REQUIRED WORK —
When a line of the records below contains the string "pesca", copy that whole line.

AVAILABLE DATA —
******

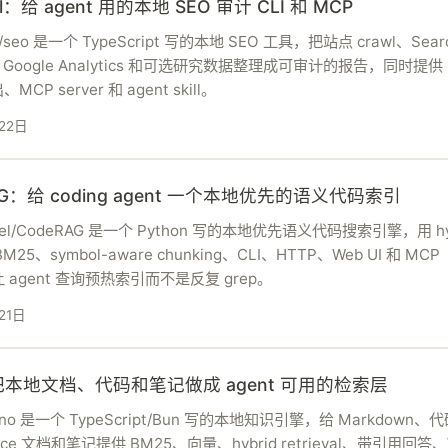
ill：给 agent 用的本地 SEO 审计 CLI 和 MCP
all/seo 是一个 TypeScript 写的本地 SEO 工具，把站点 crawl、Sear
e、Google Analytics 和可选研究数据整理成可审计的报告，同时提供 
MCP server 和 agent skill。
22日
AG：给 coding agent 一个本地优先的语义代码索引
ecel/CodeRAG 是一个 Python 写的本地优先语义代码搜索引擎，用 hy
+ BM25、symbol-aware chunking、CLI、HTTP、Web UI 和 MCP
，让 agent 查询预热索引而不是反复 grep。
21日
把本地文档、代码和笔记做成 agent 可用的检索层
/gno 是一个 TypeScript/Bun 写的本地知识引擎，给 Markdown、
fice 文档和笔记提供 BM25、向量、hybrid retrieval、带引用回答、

******

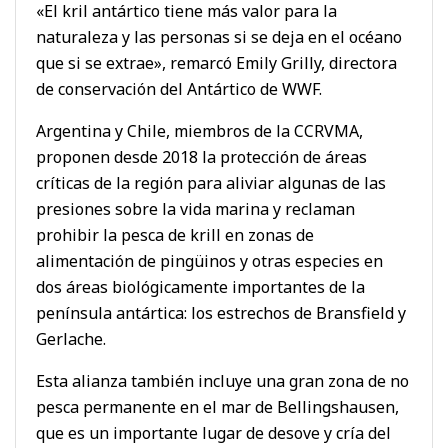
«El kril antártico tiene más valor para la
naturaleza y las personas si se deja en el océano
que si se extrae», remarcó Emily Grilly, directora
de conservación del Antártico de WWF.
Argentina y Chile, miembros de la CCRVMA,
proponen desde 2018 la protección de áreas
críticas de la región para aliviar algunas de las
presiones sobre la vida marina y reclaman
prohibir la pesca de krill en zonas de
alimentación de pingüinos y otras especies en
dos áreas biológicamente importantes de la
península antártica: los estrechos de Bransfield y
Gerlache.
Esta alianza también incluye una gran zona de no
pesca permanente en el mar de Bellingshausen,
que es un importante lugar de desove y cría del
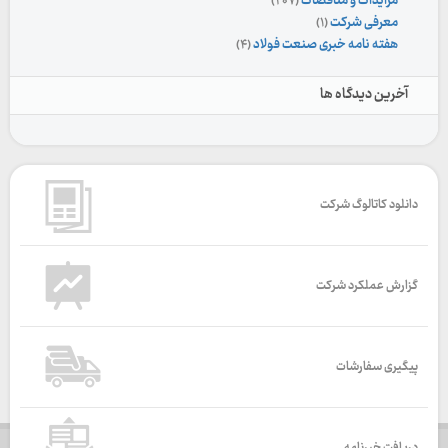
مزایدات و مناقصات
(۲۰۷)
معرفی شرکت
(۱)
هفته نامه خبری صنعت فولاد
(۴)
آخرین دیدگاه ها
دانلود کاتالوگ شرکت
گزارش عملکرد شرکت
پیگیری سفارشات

******

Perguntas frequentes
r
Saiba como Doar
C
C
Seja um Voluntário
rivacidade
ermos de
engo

******

ANSWER SECTION —
prohibir la pesca de krill en zonas de
pesca permanente en el mar de Bellingshausen,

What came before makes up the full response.